### ASSIGNMENT
From the line that includes "planificacion.empssapal@gmail.com" to the last line of the records that follow, copy every line exactly and nothing more, omitting pictures.
Segment Start: DATA RECORDS
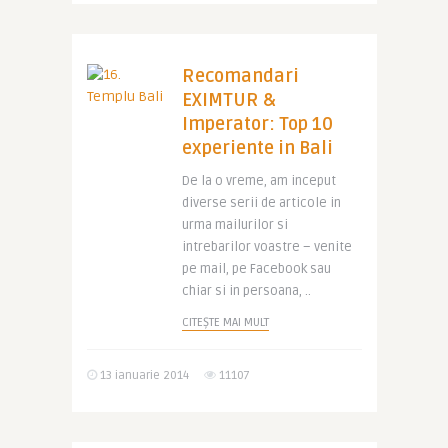
Recomandari
EXIMTUR &
Imperator: Top 10
experiente in Bali
De la o vreme, am inceput
diverse serii de articole in
urma mailurilor si
intrebarilor voastre – venite
pe mail, pe Facebook sau
chiar si in persoana, ..
CITEȘTE MAI MULT
13 ianuarie 2014
11107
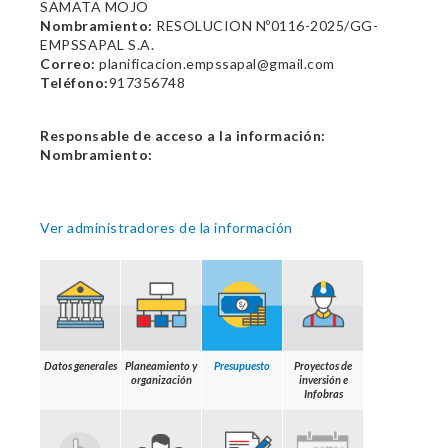
SAMATA MOJO
Nombramiento:
RESOLUCION Nº0116-2025/GG-
EMPSSAPAL S.A.
Correo:
planificacion.empssapal@gmail.com
Teléfono:
917356748
Responsable de acceso a la información:
Nombramiento:
Ver administradores de la información
Datos generales
Planeamiento y
Presupuesto
Proyectos de
organización
inversión e
Infobras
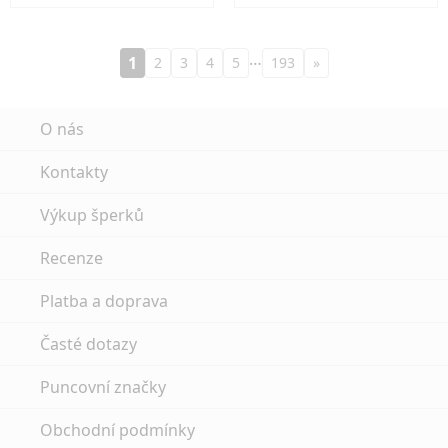
…
1
2
3
4
5
193
»
O nás
Kontakty
Výkup šperků
Recenze
Platba a doprava
Časté dotazy
Puncovní značky
Obchodní podmínky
Segment End: DATA RECORDS
### EXERCISE RESPONSE
planificacion.empssapal@gmail.com
Teléfono:
917356748
Responsable de acceso a la información:
Nombramiento:
Ver administradores de la información
Datos generales
Planeamiento y
Presupuesto
Proyectos de
organización
inversión e
Infobras
…
1
2
3
4
5
193
»
O nás
Kontakty
Výkup šperků
Recenze
Platba a doprava
Časté dotazy
Puncovní značky
Obchodní podmínky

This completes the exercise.